Nos quinze últimos anos em que me dedico a estudar o fenômeno da cidadania no Brasil, percebo pelo menos três tipos de práticas, não necessáriamente excludentes. O primeiro, comprometido com a moral religiosa, sinonimiza a ação da cidadania à filantropia, ao assistencialismo, ou mesmo à caridade. O segundo conceito, de viés mais sociológico e abrangente, leva em conta a dinâmica das relações sociais, a formação laica do indivíduo, sua urbanidade e civilidade, e compreende desde normas de ética profissional até mesmo as de etiqueta e elegância na conduta social. Mas o conceito de terceira geração, por assim dizer, e que percebe a ação da cidadania na sua dimensão política propriamente dita, é bem mais recente entre as nossas elites. Pois implica na sua ativa e crescente participação na administração da coisa pública, o seu próprio sentido de organização, enquanto ação de controle social dos governos, dos mandatos, das instituições da justiça e da segurança, das execuções orçamentárias e da ação mesma dos agentes econômicos nos mercados.

Do entendimento deste conceito de última geração, do resgate do sentido filosófico original de cidadania, enquanto ação política dos indivíduos em relação, não apenas a si mesmos, seus coletivos e corporações, mas sobretudo em relação a seus governantes, é que se pode avaliar a qualidade e solidez da cultura democrática de uma nação. E que implica, antes mesmo do resgate social do povo, no resgate simultâneo das dimensões civil, política e econômica da cidadania. Porque podemos ser simples residentes de uma determinada circunscrição administrativa do Estado, mas só seremos cidadãos moradores titulares de plenos direitos civis de uma República que efetivamente nos garanta justiça e segurança como serviços essenciais do Estado e sua própria razão de ser. Podemos até mesmo ser eleitores, mas só poderemos nos intitular de plenos cidadãos eleitores, se exercemos, não apenas o direito de voto, mas nossos plenos direitos políticos de controlar efetivamente os mandatos eletivos dos governantes e legisladores eleitos. Podemos, enfim, ser contribuintes e consumidores com uma consciência relativa de nossos direitos econômicos, mas só seremos cidadãos contribuintes e consumidores titulares de plenos direitos econômicos se exercemos plenamente o controle social dos orçamentos públicos e da conduta dos agentes econômicos nos mercados. Quando assumirmos ser os fiscais dos fiscais, senhores de todos os mandatos, patrões de todos os auditores. Principalmente dos agentes do poder público e demais agentes econômicos do Estado que infringem até mesmo a lei da defesa dos consumidores, quando nos extorquem toda sorte de impostos, tributos, taxas e contribuições sem a devida contrapartida de fornecimento dos serviços mínimos e elementares da justiça e da segurança.

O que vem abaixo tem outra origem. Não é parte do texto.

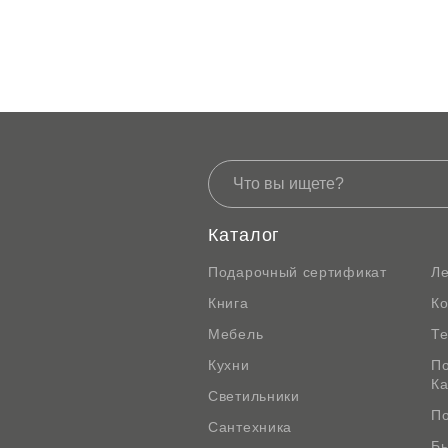
Каталог
Подарочный сертификат
Л
Книга
К
Мебель
Те
Кухни
По
К
Светильники
По
Сантехника
Бы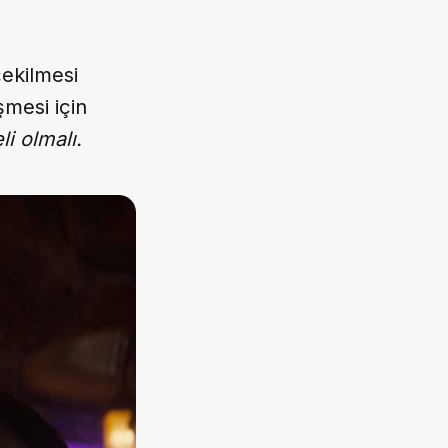
çekilmesi
mesi için
i olmalı.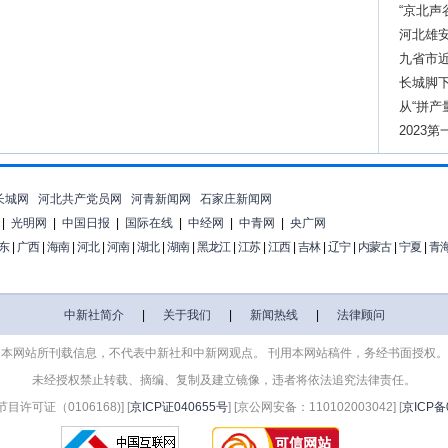
“京北声
河北雄安
九省市近
长城脚下
从“拼产
包
2023
长城网
河北共产党员网
河青新闻网
石家庄新闻网
|
光明网
|
中国日报
|
国际在线
|
中经网
|
中青网
|
央广网
东
|
广西
|
海南
|
河北
|
河南
|
湖北
|
湖南
|
黑龙江
|
江苏
|
江西
|
吉林
|
辽宁
|
内蒙古
|
宁夏
|
青
中新社简介
|
关于我们
|
新闻热线
|
法律顾问
本网站所刊载信息，不代表中新社和中新网观点。 刊用本网站稿件，务经书面授权。
未经授权禁止转载、摘编、复制及建立镜像，违者将依法追究法律责任。
许可证（0106168)] [
京ICP证040655号
] [京公网安备：110102003042] [
京ICP备0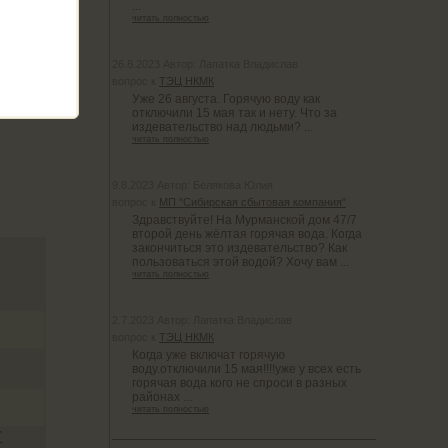
...
читать полностью
26.8.2023 Автор: Лапатка Владислав
вопрос к
ТЭЦ НКМК
Уже 26 августа. Горячую воду как
отключили 15 мая так и нету. Что за
издевательство над людьми? ...
читать полностью
9.8.2023 Автор: Белякова Юлия
вопрос к
МП "Сибирская сбытовая компания"
Здравствуйте! На Мурманской дом 47/7
второй день жёлтая горячая вода. Когда
закончиться это издевательство? Как
пользоваться этой водой? Хочу вам ...
читать полностью
2.7.2023 Автор: Лапатка Владислав
вопрос к
ТЭЦ НКМК
Когда уже включат горячую
воду.отключили 15 мая!!!!уже у всех есть
горячая вода кого не спроси в разных
районах ...
читать полностью
Т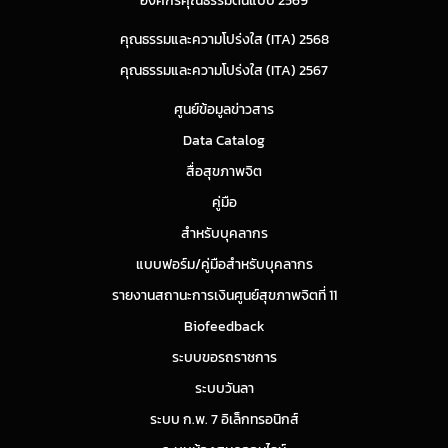
องค์กรคุณธรรมต้นแบบ 2569
คุณธรรมและความโปร่งใส (ITA) 2568
คุณธรรมและความโปร่งใส (ITA) 2567
ศูนย์ข้อมูลข่าวสาร
Data Catalog
สื่อสุขภาพจิต
คู่มือ
สำหรับบุคลากร
แบบฟอร์ม/คู่มือสำหรับบุคลากร
รายงานสถานะการเงินศูนย์สุขภาพจิตที่ 11
Biofeedback
ระบบขอรถราชการ
ระบบวันลา
ระบบ ก.พ. 7 อิเล็กทรอนิกส์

Enquanto não nos engajarmos numa militância política de plena cidadania, estaremos delegando ao Estado a cínica função de nos cobrar a responsabilidade social que ele próprio não tem sob o falso argumento da sua irresponsabilidade fiscal. Estaremos nos alienando de nossa cidadania em benefício de uma burocracia violadora dos direitos civis coletivos garantidos no Artigo 5? e dos insuportáveis privilégios de uma corja de políticos que só representam seus próprios interesses corporativos.

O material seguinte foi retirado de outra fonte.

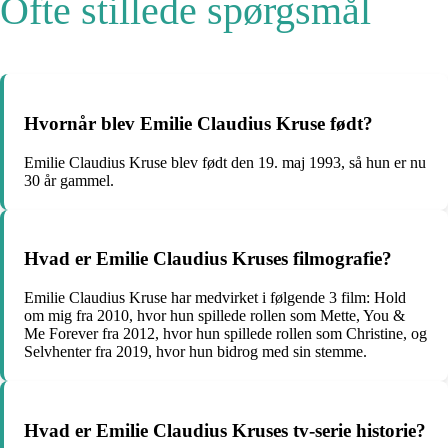
Ofte stillede spørgsmål
Hvornår blev Emilie Claudius Kruse født?
Emilie Claudius Kruse blev født den 19. maj 1993, så hun er nu
30 år gammel.
Hvad er Emilie Claudius Kruses filmografie?
Emilie Claudius Kruse har medvirket i følgende 3 film: Hold
om mig fra 2010, hvor hun spillede rollen som Mette, You &
Me Forever fra 2012, hvor hun spillede rollen som Christine, og
Selvhenter fra 2019, hvor hun bidrog med sin stemme.
Hvad er Emilie Claudius Kruses tv-serie historie?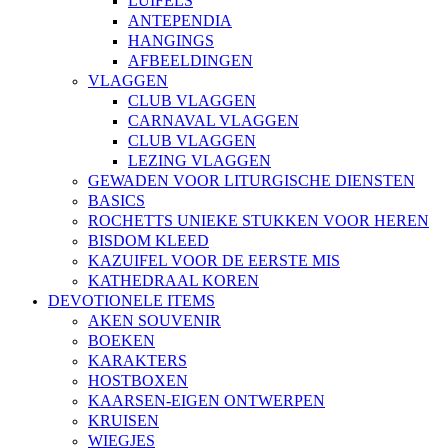
LUIFELS
ANTEPENDIA
HANGINGS
AFBEELDINGEN
VLAGGEN
CLUB VLAGGEN
CARNAVAL VLAGGEN
CLUB VLAGGEN
LEZING VLAGGEN
GEWADEN VOOR LITURGISCHE DIENSTEN
BASICS
ROCHETTS UNIEKE STUKKEN VOOR HEREN
BISDOM KLEED
KAZUIFEL VOOR DE EERSTE MIS
KATHEDRAAL KOREN
DEVOTIONELE ITEMS
AKEN SOUVENIR
BOEKEN
KARAKTERS
HOSTBOXEN
KAARSEN-EIGEN ONTWERPEN
KRUISEN
WIEGJES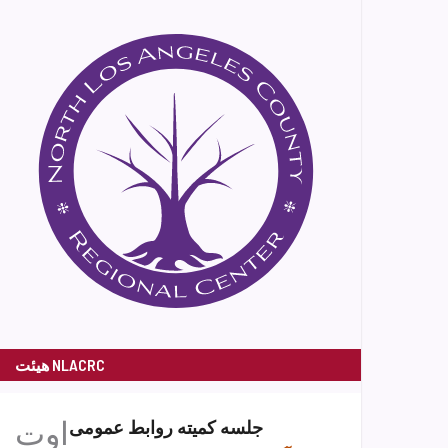
هیئت NLACRC
اوت
جلسه کمیته روابط عمومی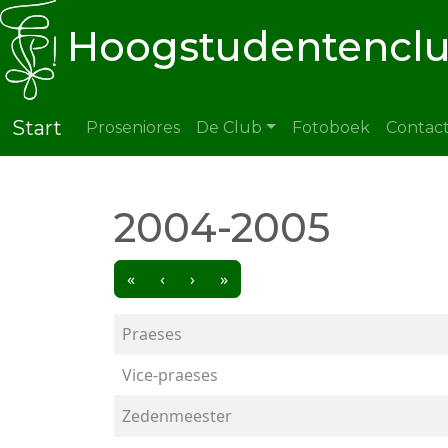
Hoogstudentenclu
Start
Proseniores
De Club
Fotoboek
Contac
2004-2005
«
‹
›
»
Praeses
Vice-praeses
Zedenmeester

Nessas vindouras eleições, constato com bons olhos que um contingente cada vez maior de jovens filhos de nossas elites têm se lançado a participar do processo político nacional. Talvez por que seus pais tenham lhes proporcionado uma experiência de vida e estudos nas metrópoles de cultura política mais avançada do primeiro mundo. Mas precisamos sensibilizá-los também para o combate mais duro na trincheira da sociedade civil organizada. Para que entendam de vez este último conceito de cidadania. Para que entendam que o primeiro passo para a verdadeira inclusão social de um povo nada mais é do que a inclusão política de suas elites.